— Пришлось идти медленно, — рассказывал итальянец. — И все равно ветки под ногами хрустели. Да еще опасался задеть где-нибудь ядовитый сумах — он на меня скверно действует.
После двух часов пути вдоль восточной кромки Финсон Роуд, Джинелли приметил темный объект на обочине впереди. Сперва подумал — какой-то дорожный столб. Оказалось — человек.
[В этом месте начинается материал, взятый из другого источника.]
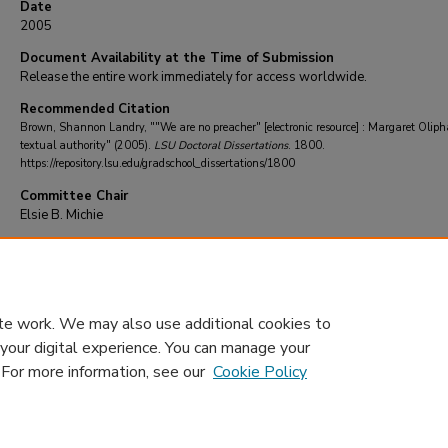
Date
2005
Document Availability at the Time of Submission
Release the entire work immediately for access worldwide.
Recommended Citation
Brown, Shannon Landry, ""We are no preacher" [electronic resource] : Margaret Oliph
textual authority" (2005).
LSU Doctoral Dissertations
. 1800.
https://repository.lsu.edu/gradschool_dissertations/1800
Committee Chair
Elsie B. Michie
DOI
10.31390/gradschool_dissertations.1800
te work. We may also use additional cookies to
 your digital experience. You can manage your
. For more information, see our
Cookie Policy
Home
|
About
|
FAQ
|
My Account
|
Accessibility Statement
Privacy
Copyright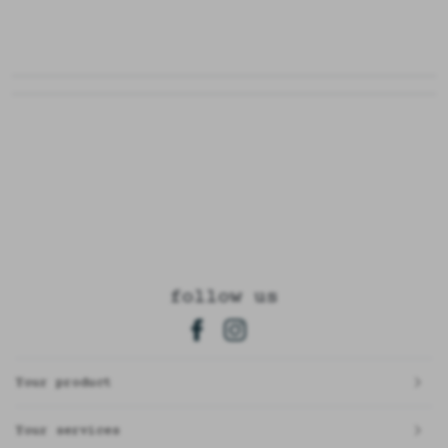
follow us
Your product
Your services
— Он стоял так спокойно, как мясник на складе туш, но я почувствовал, что он меня засек, Уильям. Хоть и пытался передвигаться бесшумно, но все же я парень из Нью-Йорка, а не Гайавата, понимаешь. Я подумал, что этот деятель притворяется, будто меня не слышит, чтобы вовремя нанести удар или изрубить меня в куски. Я мог, конечно, расстрелять его там же, но тогда разбудил бы всех в округе полутора миль, а к тому же обещал тебе обойтись без убийств.
— И вот я стою на своем месте, а он — на своем. Пятнадцать минут стою и думаю: сделаю шаг — ветка треснет под ногой, и начнется большой тарарам. И вдруг смотрю — он отходит к кустам на обочине и начинает мочиться. А я глазам своим не верю. Уж не знаю, где учили этого парня стоять на стреме, но уж точно не в Форт Брэгге. Ружье у него самой старой модели, какую я видел за последние двадцать лет. На Корсике его называют «луп». Но самое главное — у него в ушах пара наушников от плейера-уокмена! Я мог подойти сзади, и он бы ни хрена не услышал. — Джинелли засмеялся. — Ей-богу, тот дед понятия не имел, что его охранник слушает рок-н-ролл в то время, когда должен был следить за мной.
Страж снова занял свое место, а Джинелли просто подошел к нему с той стороны, откуда его не было видно, не особенно заботясь о том, чтобы двигаться бесшумно. На ходу снял с себя пояс. В последний момент парень успел что-то засечь, видно, краем глаза приметил движение, но отреагировать не успел — слишком поздно.
Джинелли набросил ремень на горло парня и затянул. Последовала короткая борьба. Молодой цыган бросил винтовку и вцепился в ремень, наушники вывалились из ушей, и Джинелли услышал Роллинг Стоунс, поющих «Под моим большим пальцем».
Парень начал хрипеть, сопротивление его ослабло и вскоре прекратилось… Джинелли давил еще секунд двадцать, потом отпустил («Я же его не собирался приканчивать», — пояснил он Билли) и оттащил в кусты. Парень был красив, хорошо физически развит, на вид — года двадцать два, в джинсах и сапогах «динго». По описаниям Билли, Джинелли решил, что это Сэмюэл Лемке, Билли с ним согласился. Джинелли нашел дерево приличных размеров и использовал липкую ленту, чтобы привязать цыгана к нему.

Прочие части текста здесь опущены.